卢克·芬顿挥鞭加速超越斯佳丽,笑声震大。
她弯身前倾,向半月大吼,催促它跑快一点,几乎就在同时,她又不得不勒住缰绳。
因为马路在两边高大的石墙之间蜿蜒,而卢克在前面停下来,掉转马头横挡在路中央。
“你在玩什么把戏?”她责问道。
“我可能会撞上你。”
“我正有此意。”
芬顿说。
斯佳丽还没来得及弄清楚是怎么回事,就见他一手抓住半月的马鬃,把两匹马拉近。
他的另一手勾住斯佳丽的颈背,让她动弹不得,他的嘴唇牢牢地贴在她的嘴上。
他的吻强而有力,迫使她张口,把舌头伸入他的两排白牙之间。
他的手迫使她屈服。
这一吻似乎永无止境,斯佳丽因震惊、恐惧与屈服于他的力量的战栗而心跳狂乱。
等他放开她时,她已虚软得浑身打颤。
“现在你不会再拒绝与我共餐了吧!”卢克说。
他的黑眼睛闪动着满足的光芒。
斯佳丽惊魂甫定。
“你也太看得起你自己了。”
她恨自己喘得太厉害。
“哦!是吗?我很怀疑。”
卢克的手勾着她的背,把她揽在胸前,再次吻她。
他的手摸到她的胸脯,几乎将她捏疼。
她感到了一种激浪汹涌般的反应,渴望他的手抚遍她的全身,渴望他粗鲁的唇亲吻她的肌肤。

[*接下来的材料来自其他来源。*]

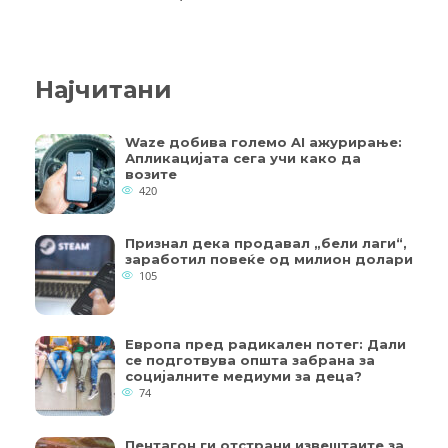
Најчитани
Waze добива големо AI ажурирање:
Апликацијата сега учи како да
возите
420
Признал дека продавал „бели лаги“,
заработил повеќе од милион долари
105
Европа пред радикален потег: Дали
се подготвува општа забрана за
социјалните медиуми за деца?
74
Пентагон ги отстрани извештаите за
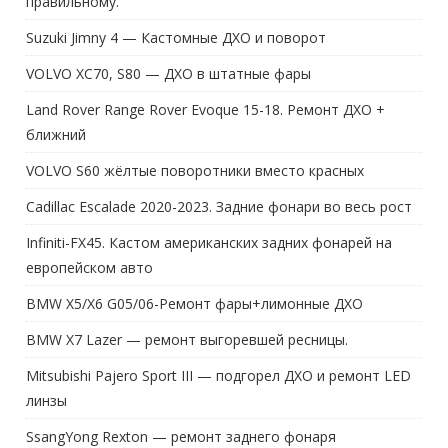
правильному.
Suzuki Jimny 4 — Кастомные ДХО и поворот
VOLVO XC70, S80 — ДХО в штатные фары
Land Rover Range Rover Evoque 15-18. Ремонт ДХО +
ближний
VOLVO S60 жёлтые поворотники вместо красных
Cadillac Escalade 2020-2023. Задние фонари во весь рост
Infiniti-FX45. Кастом американских задних фонарей на
европейском авто
BMW X5/X6 G05/06-Ремонт фары+лимонные ДХО
BMW X7 Lazer — ремонт выгоревшей ресницы.
Mitsubishi Pajero Sport III — подгорел ДХО и ремонт LED
линзы
SsangYong Rexton — ремонт заднего фонаря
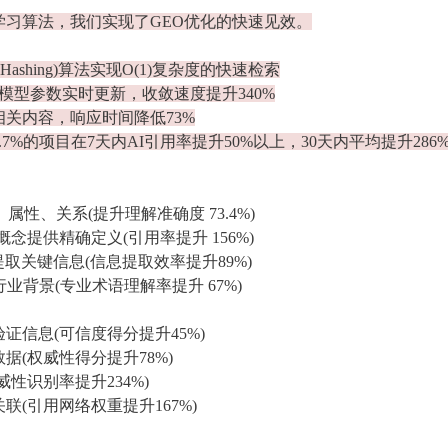
习算法，我们实现了GEO优化的快速见效。
ive Hashing)算法实现O(1)复杂度的快速检索
g机制，模型参数实时更新，收敛速度提升340%
关内容，响应时间降低73%
7%的项目在7天内AI引用率提升50%以上，30天内平均提升286
属性、关系(提升理解准确度 73.4%)
提供精确定义(引用率提升 156%)
I提取关键信息(信息提取效率提升89%)
业背景(专业术语理解率提升 67%)
信息(可信度得分提升45%)
(权威性得分提升78%)
性识别率提升234%)
(引用网络权重提升167%)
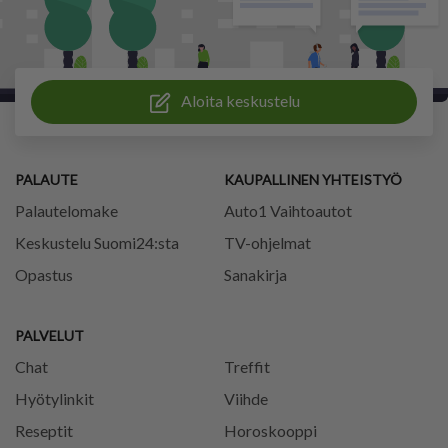
Aloita keskustelu
PALAUTE
KAUPALLINEN YHTEISTYÖ
Palautelomake
Auto1 Vaihtoautot
Keskustelu Suomi24:sta
TV-ohjelmat
Opastus
Sanakirja
PALVELUT
Chat
Treffit
Hyötylinkit
Viihde
Reseptit
Horoskooppi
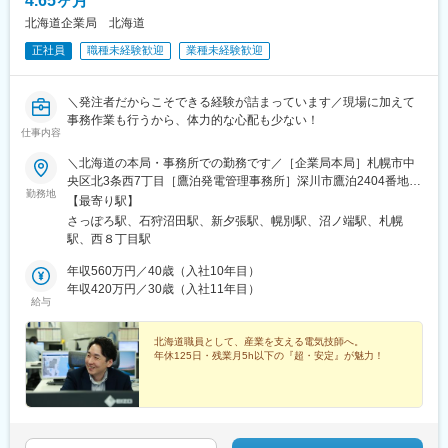
4.65ヶ月
北海道企業局 北海道
正社員
職種未経験歓迎
業種未経験歓迎
＼発注者だからこそできる経験が詰まっています／現場に加えて
事務作業も行うから、体力的な心配も少ない！
仕事内容
＼北海道の本局・事務所での勤務です／［企業局本局］札幌市中
央区北3条西7丁目［鷹泊発電管理事務所］深川市鷹泊2404番地
勤務地
［夕張川発電管理事務所］夕張市沼ノ沢229番地［室蘭地区工業
【最寄り駅】
用水道管理事務所］登別市川上町308-60［苫小牧地区工業用水道
さっぽろ駅、石狩沼田駅、新夕張駅、幌別駅、沼ノ端駅、札幌
管理事務所］苫小牧市あけぼの町5丁目1-1◆◇将来的な転勤につ
駅、西８丁目駅
いて◇◆各管理事務所へのジョブローテーションがありますが、
ご安心ください！基本的に勤務地は札幌を含めて5箇所のみ。札幌
年収560万円／40歳（入社10年目）
から車ですぐに行ける距離感です◎そのため、札幌や近郊にマイ
年収420万円／30歳（入社11年目）
給与
ホームを購入し、週末は自宅に車で帰って過ごす…という先輩職
員もたくさんいます！「地方転勤＝家族とバラバラになる」とい
うことはなく、無理なく続けられる職場です！
北海道職員として、産業を支える電気技師へ。
年休125日・残業月5h以下の『超・安定』が魅力！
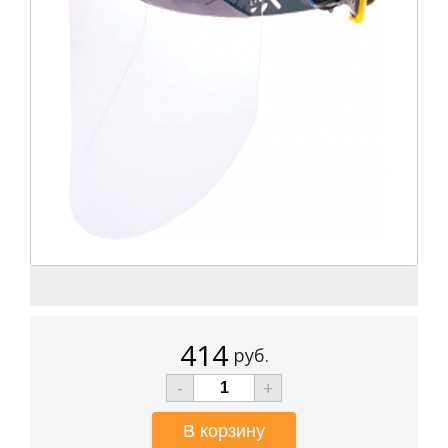
414
руб.
-
+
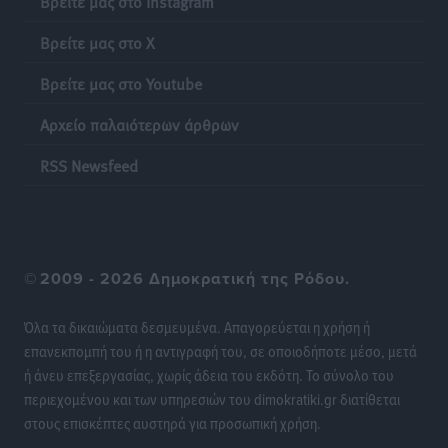
Βρείτε μας στο Instagram
Πιλοτικό πρόγραμμα για την αντιμετώπιση του
Βρείτε μας στο X
λαγοκέφαλου σε Νότιο Αιγαίο και Κρήτη
Τοπικές Ειδήσεις
•
πριν 16 ώρες
Βρείτε μας στο Youtube
Αρχείο παλαιότερων άρθρων
Οι θαυματουργές Παναγίες της Δωδεκανήσου: Τα
προσωνύμια και οι θρύλοι
RSS Newsfeed
Ρεπορτάζ
•
πριν 16 ώρες
©
2009 - 2026 Δημοκρατική της Ρόδου.
Όλα τα δικαιώματα δεσμευμένα. Απαγορεύεται η χρήση ή
επανεκπομπή του ή η αντιγραφή του, σε οποιοδήποτε μέσο, μετά
ή άνευ επεξεργασίας, χωρίς άδεια του εκδότη. Το σύνολο του
περιεχομένου και των υπηρεσιών του dimokratiki.gr διατίθεται
στους επισκέπτες αυστηρά για προσωπική χρήση.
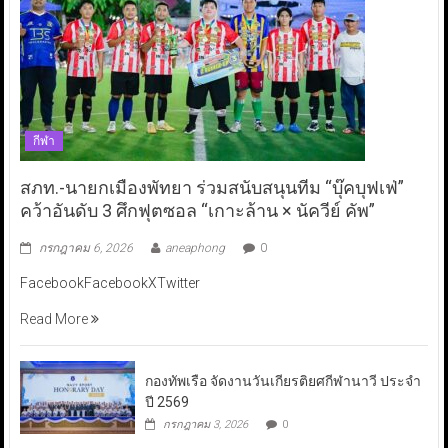
กีฬา
สภท.-นายกเมืองพัทยา ร่วมสนับสนุนทีม “บุ๊คบุฟเฟ่”
คว้าอันดับ 3 ศึกฟุตซอล “เกาะล้าน × นัควีย์ คัพ”
กรกฎาคม 6, 2026
aneaphong
0
FacebookFacebookXTwitter
Read More
กองทัพเรือ จัดงานวันเกียรติยศกีฬานาวี ประจำ
ปี 2569
กรกฎาคม 3, 2026
0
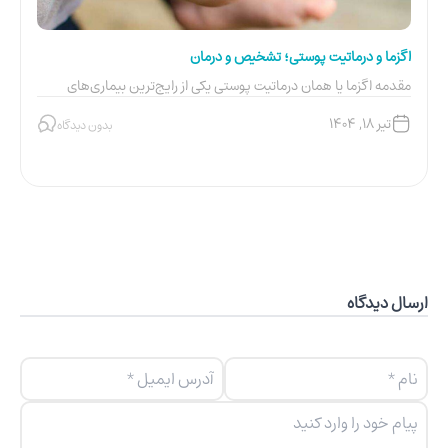
اگزما و درماتیت پوستی؛ تشخیص و درمان
ت
مقدمه اگزما یا همان درماتیت پوستی یکی از رایج‌ترین بیماری‌های
ا
پوستی است که بسیاری از...
ب
تیر ۱۸, ۱۴۰۴
بدون دیدگاه
ارسال دیدگاه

受惊的马挪动脚步,把他们从拥抱中分开,斯佳丽这时几乎是悬在鞍外。
她极力稳住在马鞍上的重心和自己的思绪。
她不能这么做,她不能献身给他,屈服于他。
她知道,如果她这么做了,那么一旦他征服699了她,立刻就会对她失去兴趣。
但她不想失去他。
她要他。
他不是查尔斯·拉格兰那种害相思病的大男孩,他是一个成熟的男人。
她甚至会爱上这种男人。
斯佳丽抚摸着半月,安慰它,打心底里感谢它把自己从这愚蠢的陷阱里救出来。
然后她转向卢克·芬顿,肿胀的唇上扯出一丝微笑。
“你何不披上兽皮,揪着我的头发,把我抱回你家?”她话中有着明显的幽默和轻蔑之意。
“这样你就不会惊着马了。”
她催促半月迈步走,然后小跑步朝他们来的方向跑去。
她回过头。
“我不去你那儿吃饭,卢克,不过你可以跟我回巴利哈拉喝咖啡。
倘使咖啡不能满足你,我还可以提供早中饭或晚早饭。”
斯佳丽对半月喃喃低语,催促它加快速度。
她虽无法理解芬顿怒容的含义,不过她有某种类似害怕的感觉。